● Exercise: Exclude all pictures, then restate the entries below word for word.
━━━ Supplied records ━━━
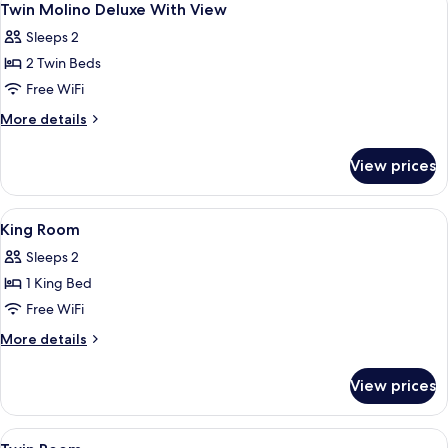
8
Twin Molino Deluxe With View
all
Sleeps 2
photos
2 Twin Beds
for
Twin
Free WiFi
Molino
More
More details
Deluxe
details
for
With
View prices
Twin
View
Molino
Deluxe
View
Hypo-allergenic bedding available, mi
9
With
King Room
all
View
Sleeps 2
photos
1 King Bed
for
King
Free WiFi
Room
More
More details
details
for
View prices
King
Room
View
Hypo-allergenic bedding available, mi
5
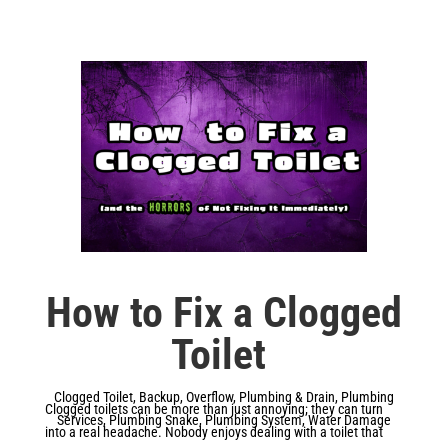
How to Fix a Clogged
Toilet
Clogged Toilet
,
Backup
,
Overflow
,
Plumbing & Drain
,
Plumbing
Clogged toilets can be more than just annoying; they can turn
Services
,
Plumbing Snake
,
Plumbing System
,
Water Damage
into a real headache. Nobody enjoys dealing with a toilet that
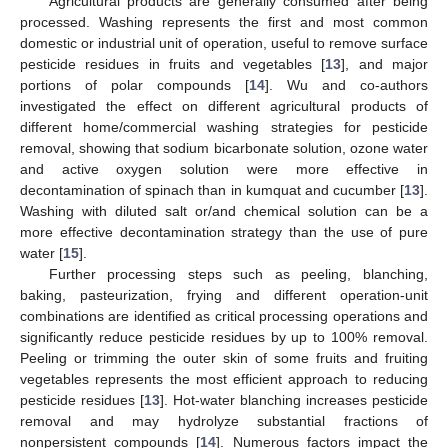
Agricultural products are generally consumed after being
processed. Washing represents the first and most common
domestic or industrial unit of operation, useful to remove surface
pesticide residues in fruits and vegetables [
13
], and major
portions of polar compounds [
14
]. Wu and co-authors
investigated the effect on different agricultural products of
different home/commercial washing strategies for pesticide
removal, showing that sodium bicarbonate solution, ozone water
and active oxygen solution were more effective in
decontamination of spinach than in kumquat and cucumber [
13
].
Washing with diluted salt or/and chemical solution can be a
more effective decontamination strategy than the use of pure
water [
15
].
Further processing steps such as peeling, blanching,
baking, pasteurization, frying and different operation-unit
combinations are identified as critical processing operations and
significantly reduce pesticide residues by up to 100% removal.
Peeling or trimming the outer skin of some fruits and fruiting
vegetables represents the most efficient approach to reducing
pesticide residues [
13
]. Hot-water blanching increases pesticide
removal and may hydrolyze substantial fractions of
nonpersistent compounds [
14
]. Numerous factors impact the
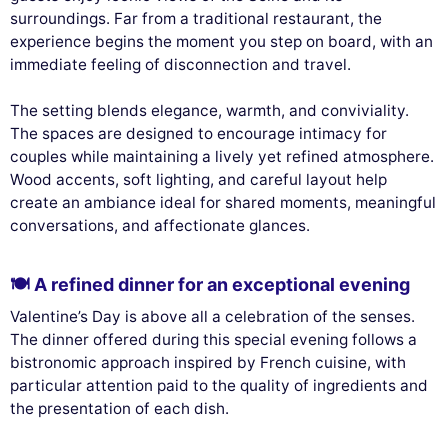
surroundings. Far from a traditional restaurant, the
experience begins the moment you step on board, with an
immediate feeling of disconnection and travel.
The setting blends elegance, warmth, and conviviality.
The spaces are designed to encourage intimacy for
couples while maintaining a lively yet refined atmosphere.
Wood accents, soft lighting, and careful layout help
create an ambiance ideal for shared moments, meaningful
conversations, and affectionate glances.
🍽️ A refined dinner for an exceptional evening
Valentine’s Day is above all a celebration of the senses.
The dinner offered during this special evening follows a
bistronomic approach inspired by French cuisine, with
particular attention paid to the quality of ingredients and
the presentation of each dish.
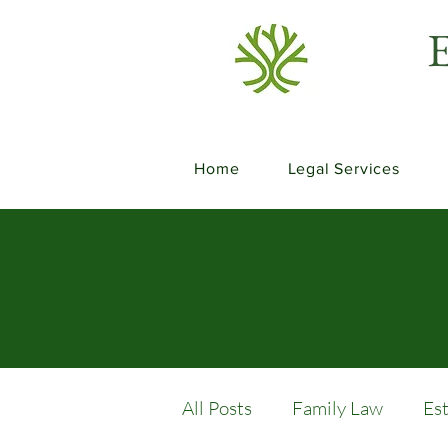
E
Home
Legal Services
All Posts
Family Law
Es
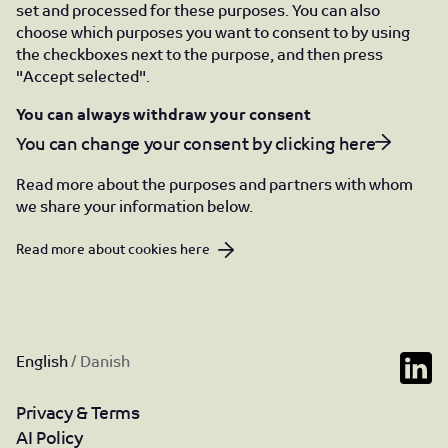
set and processed for these purposes. You can also
choose which purposes you want to consent to by using
the checkboxes next to the purpose, and then press
"Accept selected".
You can always withdraw your consent
You can change your consent by clicking here
Read more about the purposes and partners with whom
we share your information below.
Read more about cookies here
English
/
Danish
Privacy & Terms
AI Policy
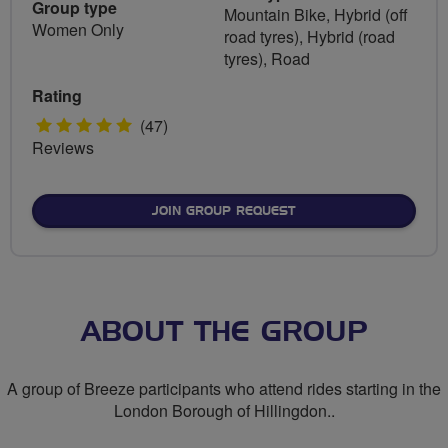
Group type
Mountain Bike, Hybrid (off
Women Only
road tyres), Hybrid (road
tyres), Road
Rating
5
(47)
Reviews
stars
JOIN GROUP REQUEST
ABOUT THE GROUP
A group of Breeze participants who attend rides starting in the
London Borough of Hillingdon..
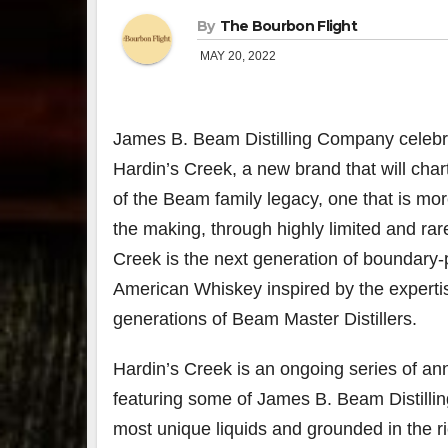
By
The Bourbon Flight
MAY 20, 2022
James B. Beam Distilling Company celebra
Hardin’s Creek, a new brand that will char
of the Beam family legacy, one that is mo
the making, through highly limited and rar
Creek is the next generation of boundary
American Whiskey inspired by the experti
generations of Beam Master Distillers.
Hardin’s Creek is an ongoing series of an
featuring some of James B. Beam Distillin
most unique liquids and grounded in the r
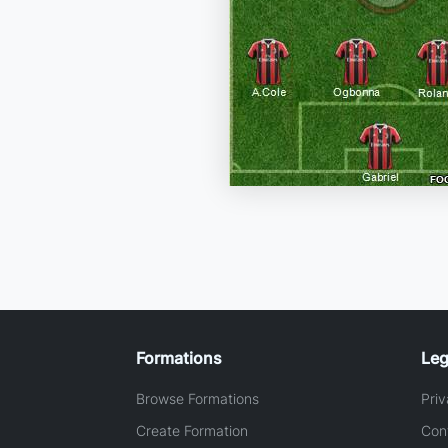
Formations
Leg
Browse Formations
Priv
Create Formation
Con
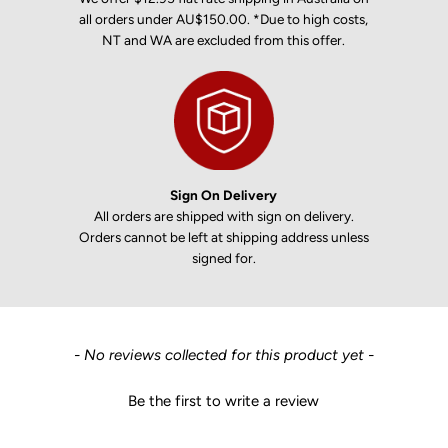
all orders under AU$150.00. *Due to high costs,
NT and WA are excluded from this offer.
Sign On Delivery
All orders are shipped with sign on delivery.
Orders cannot be left at shipping address unless
signed for.
New content loaded
- No reviews collected for this product yet -
Be the first to write a review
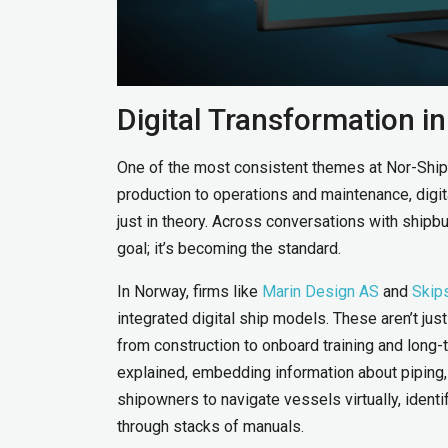
Digital Transformation i
One of the most consistent themes at Nor-Shipp
production to operations and maintenance, digi
just in theory. Across conversations with shipbuil
goal; it’s becoming the standard.
In Norway, firms like
Marin Design AS
and
Skip
integrated digital ship models. These aren’t jus
from construction to onboard training and lon
explained, embedding information about piping, 
shipowners to navigate vessels virtually, identi
through stacks of manuals.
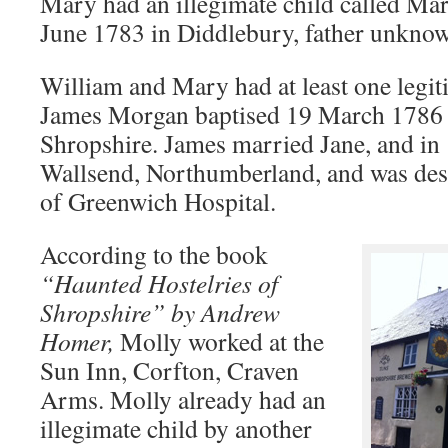
Mary had an illegimate child called Mar
June 1783 in Diddlebury, father unkno
William and Mary had at least one legit
James Morgan baptised 19 March 1786 
Shropshire. James married Jane, and in 
Wallsend, Northumberland, and was des
of Greenwich Hospital.
According to the book
“Haunted Hostelries of
Shropshire” by Andrew
Homer,
Molly worked at the
Sun Inn, Corfton, Craven
Arms. Molly already had an
illegimate child by another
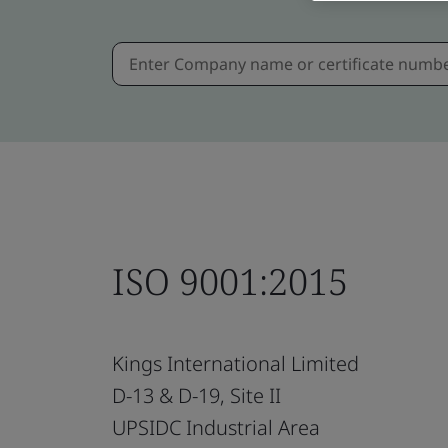
ISO 9001:2015
Kings International Limited
D-13 & D-19, Site II
UPSIDC Industrial Area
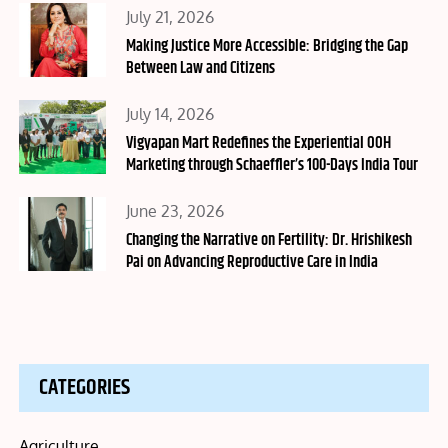
Posted
July 21, 2026
on
Making Justice More Accessible: Bridging the Gap
Between Law and Citizens
Posted
July 14, 2026
on
Vigyapan Mart Redefines the Experiential OOH
Marketing through Schaeffler’s 100-Days India Tour
Posted
June 23, 2026
on
Changing the Narrative on Fertility: Dr. Hrishikesh
Pai on Advancing Reproductive Care in India
CATEGORIES
Agriculture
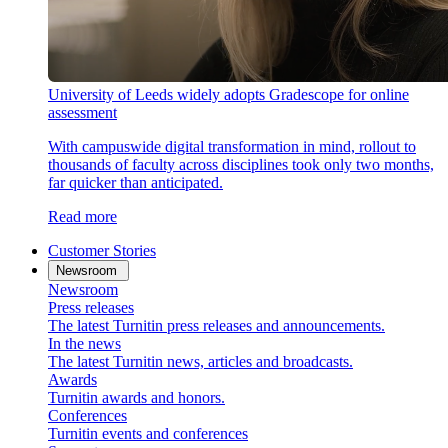
University of Leeds widely adopts Gradescope for online
assessment
With campuswide digital transformation in mind, rollout to
thousands of faculty across disciplines took only two months,
far quicker than anticipated.
Read more
Customer Stories
Newsroom
Newsroom
Press releases
The latest Turnitin press releases and announcements.
In the news
The latest Turnitin news, articles and broadcasts.
Awards
Turnitin awards and honors.
Conferences
Turnitin events and conferences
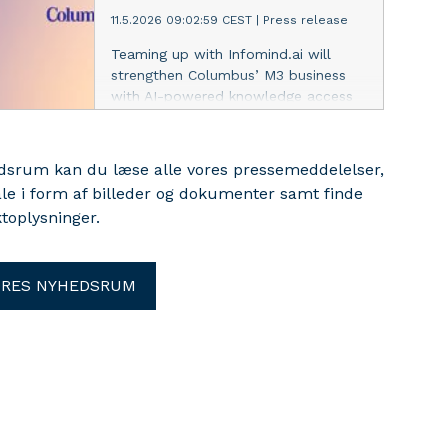
11.5.2026 09:02:59 CEST
|
Press release
Teaming up with Infomind.ai will
strengthen Columbus’ M3 business
with AI-powered knowledge access
and implementation efficiency for its
customers.
edsrum kan du læse alle vores pressemeddelelser,
ale i form af billeder og dokumenter samt finde
toplysninger.
ORES NYHEDSRUM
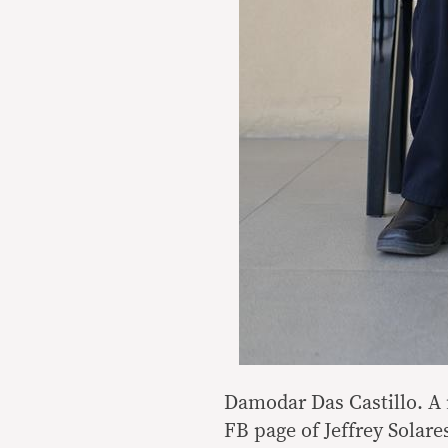
Damodar Das Castillo. A 
FB page of Jeffrey Solare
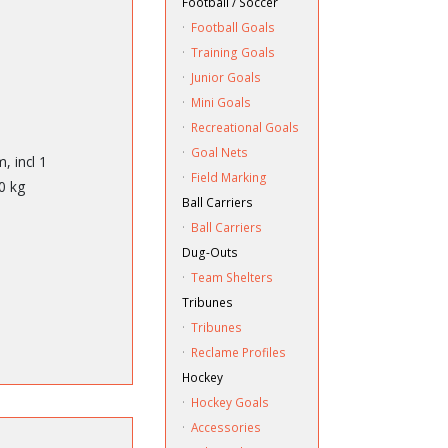
Football / Soccer
·
Football Goals
·
Training Goals
·
Junior Goals
·
Mini Goals
·
Recreational Goals
·
Goal Nets
, incl 1
·
Field Marking
0 kg
Ball Carriers
·
Ball Carriers
Dug-Outs
·
Team Shelters
Tribunes
·
Tribunes
·
Reclame Profiles
Hockey
·
Hockey Goals
·
Accessories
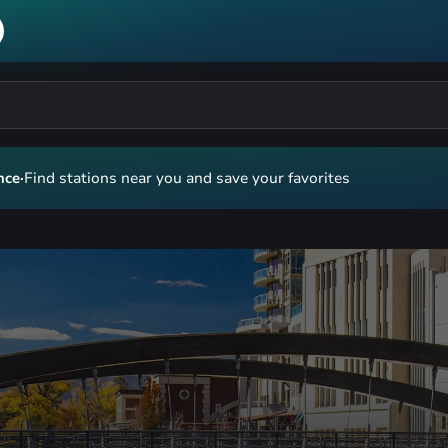
nce
·
Find stations near you and save your favorites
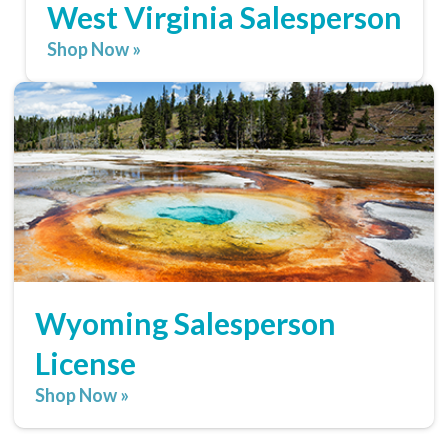
West Virginia Salesperson
Shop Now »
Wyoming Salesperson
License
Shop Now »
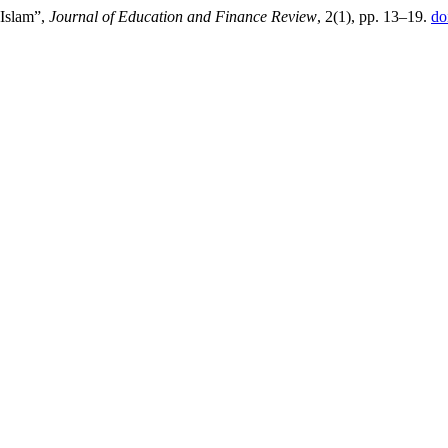
 Islam”,
Journal of Education and Finance Review
, 2(1), pp. 13–19.
do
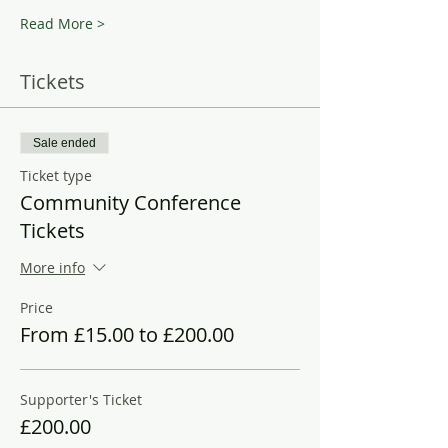
Read More >
Tickets
Sale ended
Ticket type
Community Conference
Tickets
More info
Price
From £15.00 to £200.00
Supporter's Ticket
£200.00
━━━
● Answer space:
8
Twin Molino Deluxe With View
all
Sleeps 2
photos
2 Twin Beds
for
Twin
Free WiFi
Molino
More
More details
Deluxe
details
for
With
View prices
Twin
View
Molino
Deluxe
View
Hypo-allergenic bedding available, mi
9
With
King Room
all
View
Sleeps 2
photos
1 King Bed
for
King
Free WiFi
Room
More
More details
details
for
View prices
King
Room
View
Hypo-allergenic bedding available, mi
5
How to Fix a Clogged
Toilet
Clogged Toilet
,
Backup
,
Overflow
,
Plumbing & Drain
,
Plumbing
Clogged toilets can be more than just annoying; they can turn
Services
,
Plumbing Snake
,
Plumbing System
,
Water Damage
into a real headache. Nobody enjoys dealing with a toilet that
Agricultural products are generally consumed after being
processed. Washing represents the first and most common
domestic or industrial unit of operation, useful to remove surface
pesticide residues in fruits and vegetables [
13
], and major
portions of polar compounds [
14
]. Wu and co-authors
investigated the effect on different agricultural products of
different home/commercial washing strategies for pesticide
removal, showing that sodium bicarbonate solution, ozone water
and active oxygen solution were more effective in
decontamination of spinach than in kumquat and cucumber [
13
].
Washing with diluted salt or/and chemical solution can be a
more effective decontamination strategy than the use of pure
water [
15
].
Further processing steps such as peeling, blanching,
baking, pasteurization, frying and different operation-unit
combinations are identified as critical processing operations and
significantly reduce pesticide residues by up to 100% removal.
Peeling or trimming the outer skin of some fruits and fruiting
vegetables represents the most efficient approach to reducing
pesticide residues [
13
]. Hot-water blanching increases pesticide
removal and may hydrolyze substantial fractions of
nonpersistent compounds [
14
]. Numerous factors impact the
surroundings. Far from a traditional restaurant, the
experience begins the moment you step on board, with an
immediate feeling of disconnection and travel.
The setting blends elegance, warmth, and conviviality.
The spaces are designed to encourage intimacy for
couples while maintaining a lively yet refined atmosphere.
Wood accents, soft lighting, and careful layout help
create an ambiance ideal for shared moments, meaningful
conversations, and affectionate glances.
🍽️ A refined dinner for an exceptional evening
Valentine’s Day is above all a celebration of the senses.
The dinner offered during this special evening follows a
bistronomic approach inspired by French cuisine, with
particular attention paid to the quality of ingredients and
the presentation of each dish.
E
Home
Legal Services
All Posts
Family Law
Es
set and processed for these purposes. You can also
choose which purposes you want to consent to by using
the checkboxes next to the purpose, and then press
"Accept selected".
You can always withdraw your consent
You can change your consent by clicking here
Read more about the purposes and partners with whom
we share your information below.
Read more about cookies here
English
/
Danish
Privacy & Terms
AI Policy
Group type
Mountain Bike, Hybrid (off
Women Only
road tyres), Hybrid (road
tyres), Road
Rating
5
(47)
Reviews
stars
JOIN GROUP REQUEST
ABOUT THE GROUP
A group of Breeze participants who attend rides starting in the
London Borough of Hillingdon..
By
The Bourbon Flight
MAY 20, 2022
James B. Beam Distilling Company celebra
Hardin’s Creek, a new brand that will char
of the Beam family legacy, one that is mo
the making, through highly limited and rar
Creek is the next generation of boundary
American Whiskey inspired by the experti
generations of Beam Master Distillers.
Hardin’s Creek is an ongoing series of an
featuring some of James B. Beam Distillin
most unique liquids and grounded in the r
Formations
Leg
Browse Formations
Priv
Create Formation
Con
all orders under AU$150.00. *Due to high costs,
NT and WA are excluded from this offer.
Sign On Delivery
All orders are shipped with sign on delivery.
Orders cannot be left at shipping address unless
signed for.
New content loaded
- No reviews collected for this product yet -
Be the first to write a review
Digital Transformation i
One of the most consistent themes at Nor-Shipp
production to operations and maintenance, digi
just in theory. Across conversations with shipbuil
goal; it’s becoming the standard.
In Norway, firms like
Marin Design AS
and
Skip
integrated digital ship models. These aren’t jus
from construction to onboard training and lon
explained, embedding information about piping, 
shipowners to navigate vessels virtually, identi
through stacks of manuals.
Mary had an illegimate child called Mar
June 1783 in Diddlebury, father unkno
William and Mary had at least one legit
James Morgan baptised 19 March 1786 
Shropshire. James married Jane, and in 
Wallsend, Northumberland, and was des
of Greenwich Hospital.
According to the book
“Haunted Hostelries of
Shropshire” by Andrew
Homer,
Molly worked at the
Sun Inn, Corfton, Craven
Arms. Molly already had an
illegimate child by another
ISO 9001:2015
Kings International Limited
D-13 & D-19, Site II
UPSIDC Industrial Area
Posted
July 21, 2026
on
Making Justice More Accessible: Bridging the Gap
Between Law and Citizens
Posted
July 14, 2026
on
Vigyapan Mart Redefines the Experiential OOH
Marketing through Schaeffler’s 100-Days India Tour
Posted
June 23, 2026
on
Changing the Narrative on Fertility: Dr. Hrishikesh
Pai on Advancing Reproductive Care in India
CATEGORIES
Agriculture
University of Leeds widely adopts Gradescope for online
assessment
With campuswide digital transformation in mind, rollout to
thousands of faculty across disciplines took only two months,
far quicker than anticipated.
Read more
Customer Stories
Newsroom
Newsroom
Press releases
The latest Turnitin press releases and announcements.
In the news
The latest Turnitin news, articles and broadcasts.
Awards
Turnitin awards and honors.
Conferences
Turnitin events and conferences
11.5.2026 09:02:59 CEST
|
Press release
Teaming up with Infomind.ai will
strengthen Columbus’ M3 business
with AI-powered knowledge access
and implementation efficiency for its
customers.
edsrum kan du læse alle vores pressemeddelelser,
ale i form af billeder og dokumenter samt finde
toplysninger.
ORES NYHEDSRUM
Damodar Das Castillo. A 
FB page of Jeffrey Solare
Football / Soccer
·
Football Goals
·
Training Goals
·
Junior Goals
·
Mini Goals
·
Recreational Goals
·
Goal Nets
, incl 1
·
Field Marking
0 kg
Ball Carriers
·
Ball Carriers
Dug-Outs
·
Team Shelters
Tribunes
·
Tribunes
·
Reclame Profiles
Hockey
·
Hockey Goals
·
Accessories
nce
·
Find stations near you and save your favorites
West Virginia Salesperson
Shop Now »
Wyoming Salesperson
License
Shop Now »
 Islam”,
Journal of Education and Finance Review
, 2(1), pp. 13–19.
do
Read More >
Tickets
Sale ended
Ticket type
Community Conference
Tickets
More info
Price
From £15.00 to £200.00
Supporter's Ticket
£200.00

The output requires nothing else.